This study combines theoretical development and MAVEN observations to investigate wave generation in the lower Martian ionosphere. A two–fluid collisional framework is formulated, and the full electromagnetic dispersion relation is derived. The model recovers known limits, including electromagnetic Alfvénic and magnetosonic modes and electrostatic Farley–Buneman and gradient-drift branches. It also extends the theory to a regime where magnetic pressure, density gradients, and collisional coupling jointly drive instability. Analytical limits and numerical solutions show that growth maximizes at intermediate perpendicular scales, controlled by ion–neutral collisionality, electron magnetization, and gradient strength.

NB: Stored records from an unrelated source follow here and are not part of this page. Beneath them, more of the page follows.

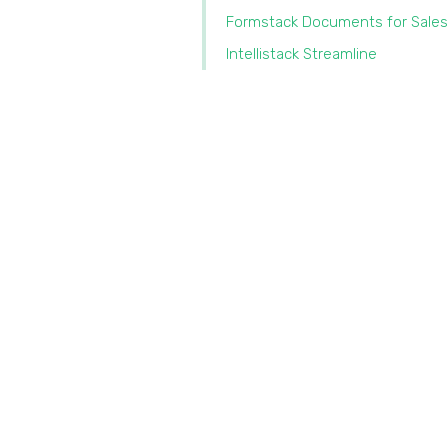
Formstack Documents for Sales
Intellistack Streamline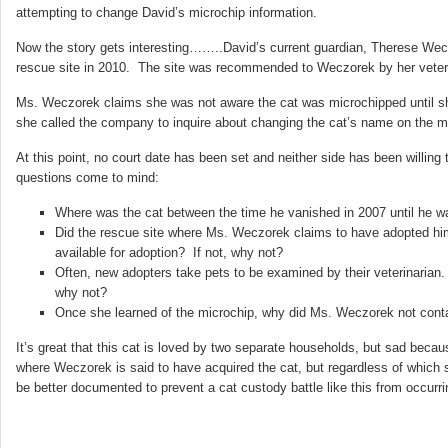
attempting to change David’s microchip information.
Now the story gets interesting……..David’s current guardian, Therese Weczor
rescue site in 2010. The site was recommended to Weczorek by her veteri
Ms. Weczorek claims she was not aware the cat was microchipped until she
she called the company to inquire about changing the cat’s name on the mi
At this point, no court date has been set and neither side has been willin
questions come to mind:
Where was the cat between the time he vanished in 2007 until he w
Did the rescue site where Ms. Weczorek claims to have adopted hi
available for adoption? If not, why not?
Often, new adopters take pets to be examined by their veterinarian. 
why not?
Once she learned of the microchip, why did Ms. Weczorek not cont
It’s great that this cat is loved by two separate households, but sad becau
where Weczorek is said to have acquired the cat, but regardless of which 
be better documented to prevent a cat custody battle like this from occurrin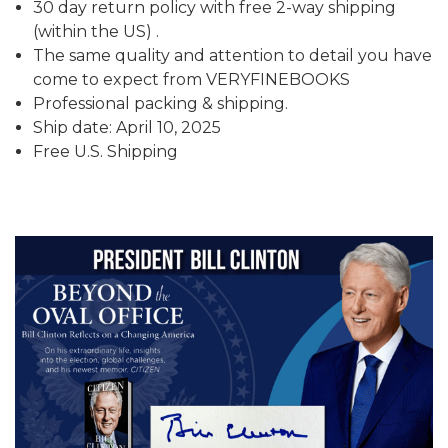
30 day return policy with free 2-way shipping
(within the US) .
The same quality and attention to detail you have
come to expect from VERYFINEBOOKS
Professional packing & shipping.
Ship date: April 10, 2025
Free U.S. Shipping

Guided by these theoretical predictions, MAVEN magnetic field data are analyzed using time–series and spectral techniques, magnetic field–aligned decomposition, and Minimum Variance Analysis to determine wave polarization and propagation relative to the background field. The observed waves are mainly compressional and propagate nearly perpendicular to B0, occurring within regions of positive modeled growth. A detailed case study shows that enhanced magnetic wave power occurs at the same locations and times as positive modeled growth along the MAVEN trajectory. Additional events show that similar plasma conditions recur during multiple periapsis passes and fall within the predicted instability region.
These results provide theoretical and observational evidence for a collisional electromagnetic instability in the lower Martian ionosphere. MAVEN observations show compressional magnetic fluctuations with near-perpendicular propagation within regions of positive modeled growth, typically at altitudes of ∼140–160 km near the terminator. The results provide a framework for interpreting MAVEN electromagnetic wave observations and support future studies of collisional plasma processes in planetary ionospheres.